3 Red Flags When Purchasing a Business
Owning a business is always the desire of many people. A business makes you your own boss and can easily help you achieve financial freedom. There are people who prefer starting businesses from scratch while others opt to buy already established ones.
If you decide to buy an already established business, it is important to exercise extreme caution. There are many cases of people who get shortchanged simply because they don’t know what they are getting into.
As a buyer, you need to carry out thorough due diligence to understand everything about the business. This is particularly if you are getting into an area that you don’t have much information about. You can even seek the counsel of a business attorney in Bucks County.
Due diligence is not just about asking a few questions and closing the matter. It is the process of conducting in-depth research by yourself or with the help of a lawyer from Olen law office to pick out any issues that might appear unusual with regards to the business.
How do you conduct due diligence? This involves reviewing public records or lien judgments, online research, analyzing the track record of the seller among others.
Below are three red flags to watch out for when purchasing a business:
1. The seller gets agitated when asked for more information
As a buyer, the first step is to come up with a long list of questions.
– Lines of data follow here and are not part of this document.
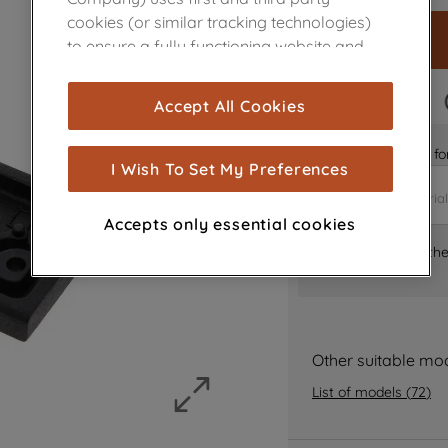
cookies (or similar tracking technologies)
to ensure a fully functioning website and
browsing experience (strictly necessary
cookies), and with your consent, cookies
FAST DELIVERY
Accept All Cookies
are used for statistics and audience
measurement (performance cookies), to
Is it the right part 
show you advertising tailored to your
I Wish To Set My Preferences
browsing habits, interactions with our
advertisements and interests (including
Accepts only essential cookies
through third parties and on other
Where can I find th
websites or social platforms) and to
improve the effectiveness of our
marketing strategy (marketing and
profiling cookies). See our
Cookie Notice
and
Privacy Notice
for more information
Other suitable mo
about how we use cookies and process
List of models
(
72
)
personal data.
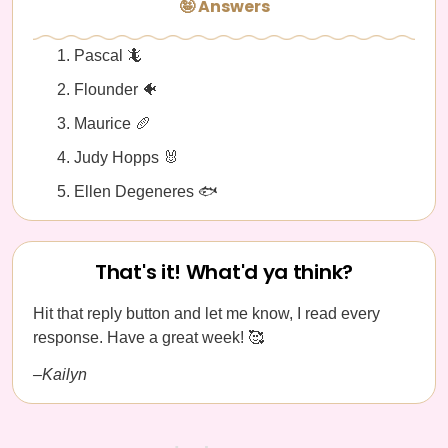
🤪 Answers
Pascal 🦎
Flounder 🐠
Maurice 🥖
Judy Hopps 🐰
Ellen Degeneres 🐟
That's it! What'd ya think?
Hit that reply button and let me know, I read every
response. Have a great week! 🥰
–Kailyn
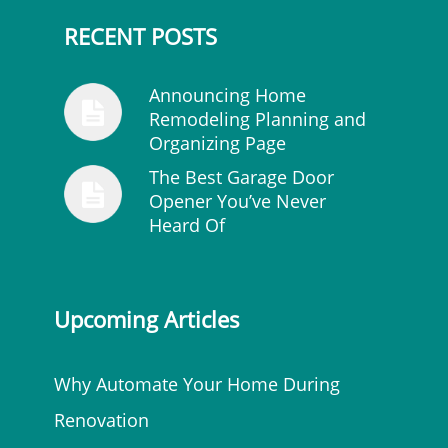
RECENT POSTS
Announcing Home
Remodeling Planning and
Organizing Page
The Best Garage Door
Opener You’ve Never
Heard Of
Upcoming Articles
Why Automate Your Home During
Renovation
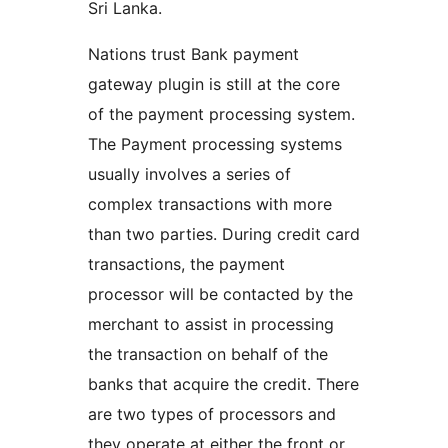
Sri Lanka.
Nations trust Bank payment
gateway plugin is still at the core
of the payment processing system.
The Payment processing systems
usually involves a series of
complex transactions with more
than two parties. During credit card
transactions, the payment
processor will be contacted by the
merchant to assist in processing
the transaction on behalf of the
banks that acquire the credit. There
are two types of processors and
they operate at either the front or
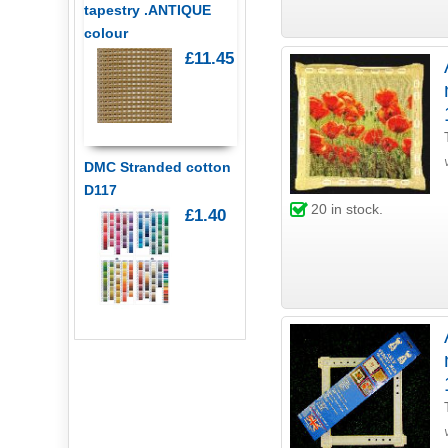
tapestry .ANTIQUE
colour
£11.45
DMC Stranded cotton
D117
20
in stock.
£1.40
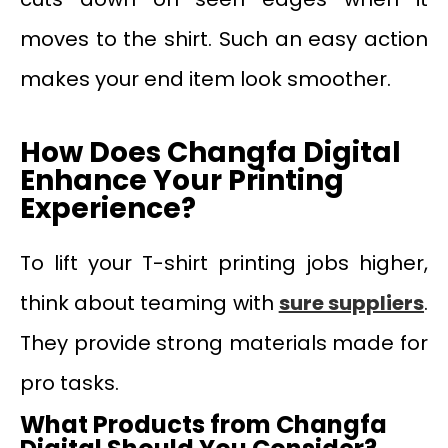
moves to the shirt. Such an easy action
makes your end item look smoother.
How Does Changfa Digital
Enhance Your Printing
Experience?
To lift your T-shirt printing jobs higher,
think about teaming with
sure
suppliers
.
They provide strong materials made for
pro tasks.
What Products from Changfa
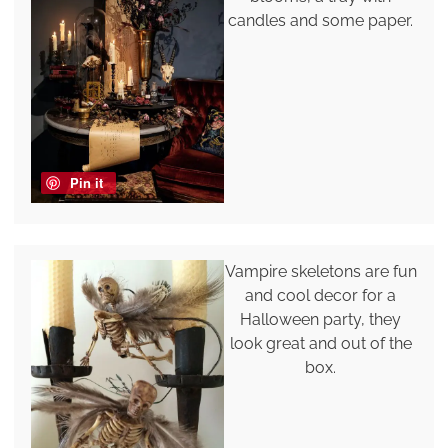
candles and some paper.
Pin it
Vampire skeletons are fun
and cool decor for a
Halloween party, they
look great and out of the
box.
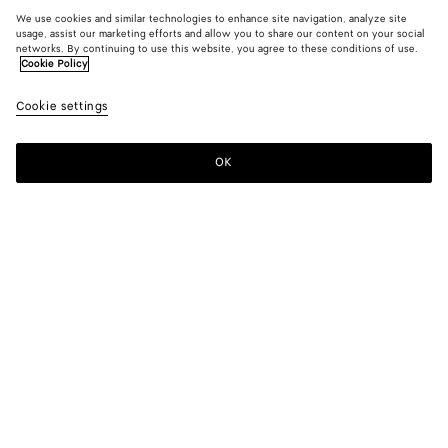
We use cookies and similar technologies to enhance site navigation, analyze site
usage, assist our marketing efforts and allow you to share our content on your social
networks. By continuing to use this website, you agree to these conditions of use.
Cookie Policy
Cookie settings
OK
SUBSCRIBE TO OUR NEWSLETTER
Subscribe to the Bottega Veneta newsletter for information on
collections, shows and other exclusive updates.
E-mail*
STORE LOCATOR
Find Store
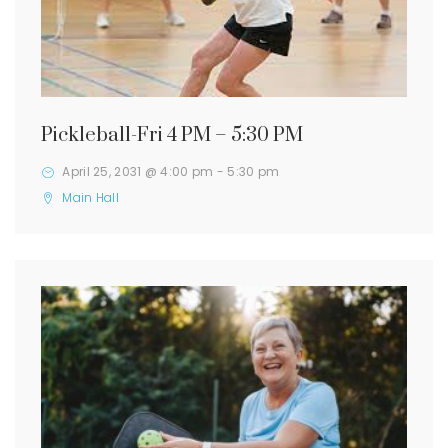
Pickleball-Fri 4 PM – 5:30 PM
April 25, 2031 @ 4:00 pm
-
5:30 pm
Main Hall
The aim of the question is to find out all the details about the business and clarify any doubts that you may have. This should include legal, financial, and operational elements of the business.
It can also include things such as contracts, operating agreements, supplier relations, financial statements, tax returns, employee contracts among others. It is important to involve a business lawyer in Fairless Hills PA at this stage. How do you detect a red flag?
When the seller:
- Refuses to respond to the due diligence questions
- Refuses to cooperate
- Gives unclear information or responses
2. If the information given by the seller contradicts with the reality on the ground
Sometimes you may not know why someone has decided to sell their business. But because they want to do away with it and avoid loss, they will only tell you the good side of the business. They will lie to you about certain things just to convince you to purchase the business.
If that’s the case, then you will likely unearth such misinformation during the due diligence process. There are many instances where sellers describe how their business is doing well and making huge profits. But a quick search on the internet reveals a totally different story.
It is important to ensure that the information being given by the seller is consistent. The moment you start seeing contradictions, that should be a big red flag.
3. The business is not up to date as far as tax is concerned
Part of the due diligence process should involve looking at the tax returns of a business. This is not just about checks and balances. You need to find out if the business is tax compliant or not. You might not be able to verify everything about the tax returns of a business without the help of business attorneys Bucks county.
Special attention should be given to sales tax. This is because some businesses such as eateries have the habit of underreporting. But with an experienced business attorney in Fairless Hills PA, you can easily know if the business has been paying the required amount of tax returns or not.
In a nutshell, buying a business is not a bad idea. But it is important to ensure that you are getting into what you properly understand. One of the ways to ensure this is by working with experienced business attorneys Bucks county PA.